Cresol (mixed isomers)

Mixed cresols occur naturally in coal tar and are recovered as cresylic acids from coal tar distillation in the fractions above phenol (boiling range 190–205°C). They are also produced from petroleum by catalytic methylation of phenol or as byproducts of toluene and xylene processing. [1] The name 'cresol' without isomer specification typically refers to technical-grade cresylic acids — a mixture of all three isomers in proportions that vary depending on the source and manufacturing process. Commercial cresylic acid (from coal tar) has historically been approximately 35–40% o-cresol, 35–40% m-cresol, and 25–30% p-cresol. Cresol mixtures were the active ingredient in 'Lysol' when the product was introduced in 1889 by Gustav Raupenstrauch as a phenol-based disinfectant — a formulation that continued for decades until less toxic quaternary ammonium compounds largely replaced it in consumer products. [2] Creosote wood preservatives used to treat railroad ties, utility poles, and marine pilings contain substantial amounts of mixed cresols along with polycyclic aromatic hydrocarbons. Releases from wood treatment facilities, petroleum refineries, pharmaceutical plants, and chemical manufacturing operations make mixed cresols among the more commonly detected HAPs in industrial air emissions. [3] They are also released in wood smoke, vehicle exhaust, and tobacco smoke at lower levels.

Creosote workers in wood treatment facilities handling railroad tie and utility pole preservation are the primary occupational risk group for mixed cresol exposure from this source. Petroleum refinery workers encounter cresols in certain process streams. Chemical manufacturing workers producing disinfectants, synthetic resins, and specialty chemicals have direct exposures. The general public encounters very low levels from environmental background (traffic exhaust, wood smoke, tobacco smoke). People in communities near creosote wood treatment plants or petroleum refineries may have above-background air exposures.

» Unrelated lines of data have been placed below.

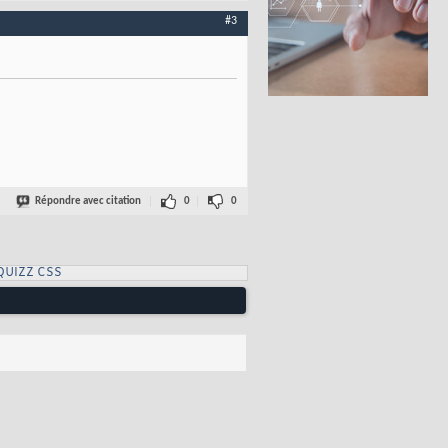
#3
Répondre avec citation
0
0
QUIZZ CSS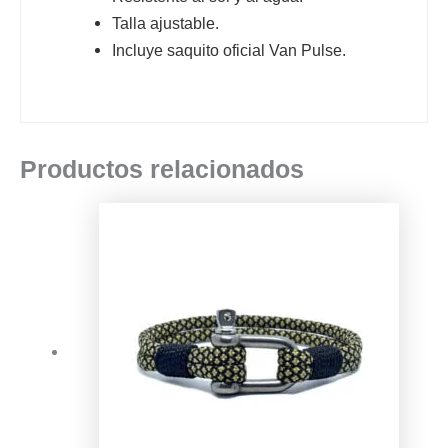
Talla ajustable.
Incluye saquito oficial Van Pulse.
Productos relacionados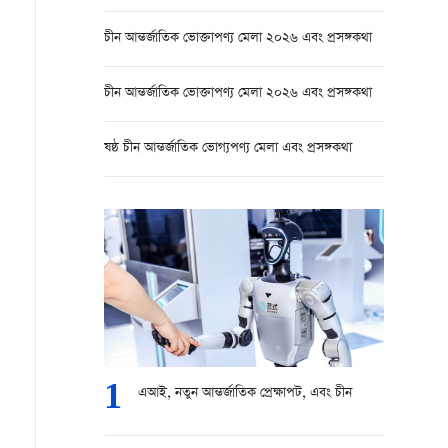
চীন আন্তর্জাতিক ভোক্তাপণ্য মেলা ২০২৬ এবং প্রসঙ্গকথা
চীন আন্তর্জাতিক ভোক্তাপণ্য মেলা ২০২৬ এবং প্রসঙ্গকথা
ষষ্ঠ চীন আন্তর্জাতিক ভোগ্যপণ্য মেলা এবং প্রসঙ্গকথা
1
এআই, নতুন আন্তর্জাতিক প্রেক্ষাপট, এবং চীন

Mixed cresols share phenol's mechanism of toxicity — rapid skin absorption, corrosive properties, CNS depression, and liver/kidney damage at significant doses. The OSHA PEL for mixed cresols is 5 ppm (ceiling). [3] Chronic occupational exposure has been associated with nervous system effects (including tremor and cognitive changes) in creosote workers. The EPA has classified the mixture as having carcinogenic potential. Aquatic toxicity is a significant concern — cresols are acutely toxic to fish and invertebrates at relatively low concentrations.

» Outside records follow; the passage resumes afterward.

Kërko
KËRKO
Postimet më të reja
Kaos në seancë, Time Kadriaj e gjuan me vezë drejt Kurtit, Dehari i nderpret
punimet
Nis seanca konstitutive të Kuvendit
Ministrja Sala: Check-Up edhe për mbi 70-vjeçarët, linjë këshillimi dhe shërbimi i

Creosote wood treatment workers, petroleum refinery workers, and chemical manufacturing workers are most at risk occupationally. Communities near creosote treatment facilities or sites with creosote-contaminated soil/groundwater have environmental exposures.

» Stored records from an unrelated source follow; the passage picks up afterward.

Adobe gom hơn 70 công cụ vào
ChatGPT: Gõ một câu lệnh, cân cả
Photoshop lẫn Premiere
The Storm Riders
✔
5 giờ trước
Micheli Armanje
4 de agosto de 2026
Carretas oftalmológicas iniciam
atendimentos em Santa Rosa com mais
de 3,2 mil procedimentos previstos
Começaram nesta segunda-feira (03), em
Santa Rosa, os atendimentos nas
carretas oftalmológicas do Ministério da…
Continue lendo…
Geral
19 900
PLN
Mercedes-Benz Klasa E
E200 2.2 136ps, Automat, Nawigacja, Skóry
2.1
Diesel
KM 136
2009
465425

1. Creosote-treated wood should not be used in vegetable gardens, in indoor settings, or in contact with food or drinking water supplies. 2. Workers handling creosote-treated materials should wear chemical-resistant gloves, eye protection, and respiratory protection for dust. 3. Do not burn creosote-treated wood — combustion generates cresols and PAHs in smoke. 4. Chemical workers require local exhaust ventilation and continuous air monitoring with alarms set below the 5 ppm ceiling. 5. Communities near contaminated sites should monitor drinking water for cresols.